◆ PROVIDED DATA:
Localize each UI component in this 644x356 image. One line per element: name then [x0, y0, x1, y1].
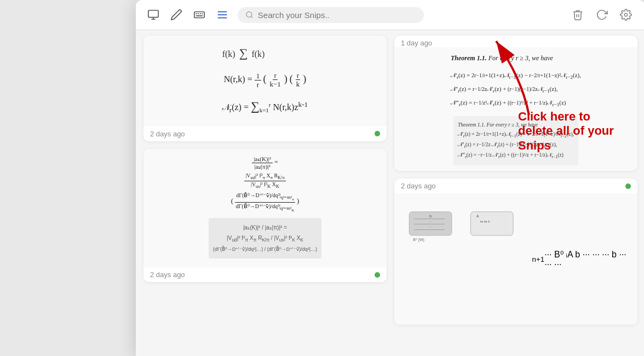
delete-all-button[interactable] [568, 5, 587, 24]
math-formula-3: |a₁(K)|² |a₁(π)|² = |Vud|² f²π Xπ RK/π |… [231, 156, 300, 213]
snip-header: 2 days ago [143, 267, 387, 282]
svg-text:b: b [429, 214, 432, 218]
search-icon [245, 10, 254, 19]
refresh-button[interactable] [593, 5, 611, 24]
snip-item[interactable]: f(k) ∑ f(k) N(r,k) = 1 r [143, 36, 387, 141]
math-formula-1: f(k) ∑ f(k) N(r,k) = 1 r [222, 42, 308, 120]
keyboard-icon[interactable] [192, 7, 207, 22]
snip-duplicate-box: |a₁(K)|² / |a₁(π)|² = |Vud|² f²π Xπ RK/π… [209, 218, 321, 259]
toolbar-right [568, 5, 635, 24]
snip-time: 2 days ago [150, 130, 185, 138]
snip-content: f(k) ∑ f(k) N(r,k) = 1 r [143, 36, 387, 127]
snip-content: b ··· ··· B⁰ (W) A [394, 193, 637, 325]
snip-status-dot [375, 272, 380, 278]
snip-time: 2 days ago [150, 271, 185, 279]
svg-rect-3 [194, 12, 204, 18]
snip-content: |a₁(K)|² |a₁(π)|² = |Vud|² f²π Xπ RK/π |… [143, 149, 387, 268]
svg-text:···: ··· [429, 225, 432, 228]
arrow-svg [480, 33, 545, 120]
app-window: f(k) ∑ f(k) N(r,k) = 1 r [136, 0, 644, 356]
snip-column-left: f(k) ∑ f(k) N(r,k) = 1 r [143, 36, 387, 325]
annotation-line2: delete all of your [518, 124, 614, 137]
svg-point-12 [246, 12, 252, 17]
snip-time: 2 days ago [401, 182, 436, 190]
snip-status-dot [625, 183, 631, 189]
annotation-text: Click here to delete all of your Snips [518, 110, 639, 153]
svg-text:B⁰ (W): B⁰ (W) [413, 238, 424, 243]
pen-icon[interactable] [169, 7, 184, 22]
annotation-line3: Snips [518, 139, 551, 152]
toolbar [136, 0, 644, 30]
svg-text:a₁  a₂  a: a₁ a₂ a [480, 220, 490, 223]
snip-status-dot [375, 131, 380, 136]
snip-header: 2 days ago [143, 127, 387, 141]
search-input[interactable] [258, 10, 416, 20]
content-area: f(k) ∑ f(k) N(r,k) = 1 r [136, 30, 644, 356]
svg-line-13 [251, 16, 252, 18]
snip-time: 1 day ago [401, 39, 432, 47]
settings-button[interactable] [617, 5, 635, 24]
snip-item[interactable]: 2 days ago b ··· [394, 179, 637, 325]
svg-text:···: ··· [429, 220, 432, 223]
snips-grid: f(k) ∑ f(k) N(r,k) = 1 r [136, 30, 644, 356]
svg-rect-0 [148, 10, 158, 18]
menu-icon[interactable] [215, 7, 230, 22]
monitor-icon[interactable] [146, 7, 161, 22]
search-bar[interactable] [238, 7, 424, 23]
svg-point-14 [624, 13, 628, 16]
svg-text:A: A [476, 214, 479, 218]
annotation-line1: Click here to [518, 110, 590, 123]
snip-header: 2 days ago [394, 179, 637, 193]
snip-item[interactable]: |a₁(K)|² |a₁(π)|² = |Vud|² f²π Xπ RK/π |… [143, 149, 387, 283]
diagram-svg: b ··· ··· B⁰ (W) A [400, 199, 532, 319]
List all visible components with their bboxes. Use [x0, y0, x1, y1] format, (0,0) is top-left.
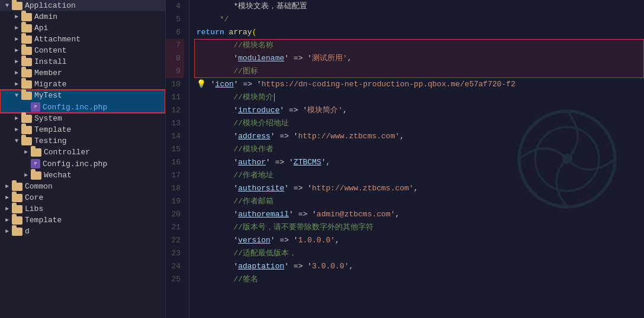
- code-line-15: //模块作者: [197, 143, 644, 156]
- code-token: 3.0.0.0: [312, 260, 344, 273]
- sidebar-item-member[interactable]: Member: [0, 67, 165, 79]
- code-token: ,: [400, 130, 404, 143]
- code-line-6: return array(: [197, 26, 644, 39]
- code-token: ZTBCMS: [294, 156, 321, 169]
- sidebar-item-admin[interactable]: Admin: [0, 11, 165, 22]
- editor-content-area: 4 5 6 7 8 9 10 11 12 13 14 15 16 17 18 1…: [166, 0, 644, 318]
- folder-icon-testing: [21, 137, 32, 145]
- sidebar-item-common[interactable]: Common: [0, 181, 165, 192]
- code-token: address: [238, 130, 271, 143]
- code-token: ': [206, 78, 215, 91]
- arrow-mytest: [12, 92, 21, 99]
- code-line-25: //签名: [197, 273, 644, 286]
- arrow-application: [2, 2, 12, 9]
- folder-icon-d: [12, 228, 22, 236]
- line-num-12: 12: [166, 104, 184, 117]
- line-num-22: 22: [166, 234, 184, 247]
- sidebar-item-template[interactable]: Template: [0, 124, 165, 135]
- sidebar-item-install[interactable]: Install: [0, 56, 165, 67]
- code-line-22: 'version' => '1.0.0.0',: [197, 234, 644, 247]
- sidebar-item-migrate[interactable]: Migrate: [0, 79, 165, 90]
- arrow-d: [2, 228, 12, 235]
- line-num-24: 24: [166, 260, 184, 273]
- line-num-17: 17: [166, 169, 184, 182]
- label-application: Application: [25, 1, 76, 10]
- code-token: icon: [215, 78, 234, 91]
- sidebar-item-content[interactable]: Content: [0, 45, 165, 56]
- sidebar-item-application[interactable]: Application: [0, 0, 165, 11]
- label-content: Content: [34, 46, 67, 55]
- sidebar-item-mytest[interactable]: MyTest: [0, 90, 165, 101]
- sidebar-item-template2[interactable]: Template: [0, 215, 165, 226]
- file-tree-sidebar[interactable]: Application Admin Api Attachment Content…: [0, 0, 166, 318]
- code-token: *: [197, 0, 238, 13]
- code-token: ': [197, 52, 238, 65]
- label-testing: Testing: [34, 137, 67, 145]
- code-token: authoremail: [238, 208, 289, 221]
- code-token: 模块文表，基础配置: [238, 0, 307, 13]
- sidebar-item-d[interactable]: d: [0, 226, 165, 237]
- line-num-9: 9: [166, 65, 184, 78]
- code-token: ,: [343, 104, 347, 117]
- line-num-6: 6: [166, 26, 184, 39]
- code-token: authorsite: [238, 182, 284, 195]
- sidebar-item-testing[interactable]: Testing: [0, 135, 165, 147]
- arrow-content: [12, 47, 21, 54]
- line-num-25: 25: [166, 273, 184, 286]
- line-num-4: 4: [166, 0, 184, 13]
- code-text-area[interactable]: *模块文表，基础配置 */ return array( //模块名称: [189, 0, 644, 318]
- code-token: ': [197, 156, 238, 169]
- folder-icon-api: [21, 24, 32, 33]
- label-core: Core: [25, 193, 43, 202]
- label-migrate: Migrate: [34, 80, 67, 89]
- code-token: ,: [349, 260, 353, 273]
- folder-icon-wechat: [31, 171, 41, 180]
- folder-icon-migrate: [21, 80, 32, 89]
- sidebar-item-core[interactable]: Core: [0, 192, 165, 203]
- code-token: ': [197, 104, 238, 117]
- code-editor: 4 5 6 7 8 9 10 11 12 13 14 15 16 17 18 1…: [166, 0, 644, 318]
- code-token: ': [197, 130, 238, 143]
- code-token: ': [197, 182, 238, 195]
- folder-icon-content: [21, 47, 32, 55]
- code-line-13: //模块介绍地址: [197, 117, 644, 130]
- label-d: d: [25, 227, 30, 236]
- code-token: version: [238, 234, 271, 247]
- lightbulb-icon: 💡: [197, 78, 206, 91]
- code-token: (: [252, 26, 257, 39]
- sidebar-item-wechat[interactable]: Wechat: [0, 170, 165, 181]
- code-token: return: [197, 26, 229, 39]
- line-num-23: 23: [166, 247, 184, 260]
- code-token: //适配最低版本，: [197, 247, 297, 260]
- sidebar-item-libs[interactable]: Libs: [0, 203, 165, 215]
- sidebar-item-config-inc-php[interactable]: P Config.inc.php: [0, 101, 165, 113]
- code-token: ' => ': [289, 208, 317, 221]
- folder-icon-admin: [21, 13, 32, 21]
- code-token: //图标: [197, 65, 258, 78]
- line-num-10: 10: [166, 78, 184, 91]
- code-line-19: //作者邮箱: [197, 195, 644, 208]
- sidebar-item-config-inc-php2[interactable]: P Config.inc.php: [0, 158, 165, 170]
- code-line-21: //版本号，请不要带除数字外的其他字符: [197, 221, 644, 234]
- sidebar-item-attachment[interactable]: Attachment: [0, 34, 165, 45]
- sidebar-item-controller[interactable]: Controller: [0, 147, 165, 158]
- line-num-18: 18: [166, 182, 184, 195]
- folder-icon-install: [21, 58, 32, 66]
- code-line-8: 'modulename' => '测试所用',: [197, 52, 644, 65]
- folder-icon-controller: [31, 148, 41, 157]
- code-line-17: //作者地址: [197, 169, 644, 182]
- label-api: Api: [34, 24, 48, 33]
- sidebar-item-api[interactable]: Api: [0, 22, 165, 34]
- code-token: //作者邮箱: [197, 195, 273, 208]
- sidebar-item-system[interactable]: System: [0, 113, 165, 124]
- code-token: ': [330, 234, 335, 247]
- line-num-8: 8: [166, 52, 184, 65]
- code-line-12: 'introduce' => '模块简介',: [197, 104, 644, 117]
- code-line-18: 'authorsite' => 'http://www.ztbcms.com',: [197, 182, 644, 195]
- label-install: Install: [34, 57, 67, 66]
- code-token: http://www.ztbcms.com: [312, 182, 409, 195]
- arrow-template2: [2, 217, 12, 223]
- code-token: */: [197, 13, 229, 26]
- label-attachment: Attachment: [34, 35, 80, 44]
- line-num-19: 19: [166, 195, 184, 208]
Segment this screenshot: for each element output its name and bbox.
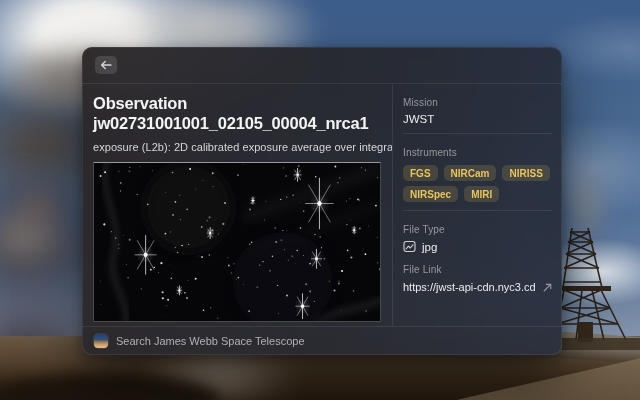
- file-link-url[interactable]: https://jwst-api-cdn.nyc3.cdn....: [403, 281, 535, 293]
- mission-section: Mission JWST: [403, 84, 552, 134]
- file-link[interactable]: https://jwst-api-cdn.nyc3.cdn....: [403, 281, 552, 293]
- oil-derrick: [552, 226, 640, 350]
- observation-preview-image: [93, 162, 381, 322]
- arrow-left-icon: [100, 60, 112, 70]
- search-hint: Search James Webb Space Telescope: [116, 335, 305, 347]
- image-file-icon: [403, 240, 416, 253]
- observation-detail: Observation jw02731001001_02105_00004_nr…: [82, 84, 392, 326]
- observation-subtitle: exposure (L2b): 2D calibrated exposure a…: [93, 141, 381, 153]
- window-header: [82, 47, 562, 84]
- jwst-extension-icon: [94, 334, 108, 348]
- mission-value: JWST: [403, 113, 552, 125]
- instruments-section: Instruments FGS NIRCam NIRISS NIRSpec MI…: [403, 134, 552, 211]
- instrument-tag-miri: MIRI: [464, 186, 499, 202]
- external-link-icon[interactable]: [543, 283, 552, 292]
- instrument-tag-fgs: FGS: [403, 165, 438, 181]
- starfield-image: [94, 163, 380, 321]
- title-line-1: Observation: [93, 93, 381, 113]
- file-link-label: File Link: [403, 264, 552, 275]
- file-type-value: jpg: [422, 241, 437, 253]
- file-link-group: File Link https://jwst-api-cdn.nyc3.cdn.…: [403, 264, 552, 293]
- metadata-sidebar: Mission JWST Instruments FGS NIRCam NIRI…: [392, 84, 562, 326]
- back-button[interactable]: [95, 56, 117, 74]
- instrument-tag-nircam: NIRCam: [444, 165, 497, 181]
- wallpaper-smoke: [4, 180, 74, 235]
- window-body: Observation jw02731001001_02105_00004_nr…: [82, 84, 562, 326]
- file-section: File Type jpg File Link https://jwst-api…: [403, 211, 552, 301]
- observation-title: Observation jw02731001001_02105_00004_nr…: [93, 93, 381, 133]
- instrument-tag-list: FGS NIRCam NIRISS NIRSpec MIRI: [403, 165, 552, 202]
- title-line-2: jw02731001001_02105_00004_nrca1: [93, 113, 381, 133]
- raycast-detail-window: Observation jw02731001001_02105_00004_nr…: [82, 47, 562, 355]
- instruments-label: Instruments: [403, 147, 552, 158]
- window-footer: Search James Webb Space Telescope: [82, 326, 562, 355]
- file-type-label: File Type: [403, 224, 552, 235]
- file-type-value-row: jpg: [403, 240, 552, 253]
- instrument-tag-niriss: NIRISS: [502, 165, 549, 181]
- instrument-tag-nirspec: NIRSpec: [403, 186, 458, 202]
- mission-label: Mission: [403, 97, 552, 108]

◆ PROBLEM REQUIREMENTS: A bare number is all that is asked for: the count of lines above that include "Config".

◆ TASK OUTPUT: 2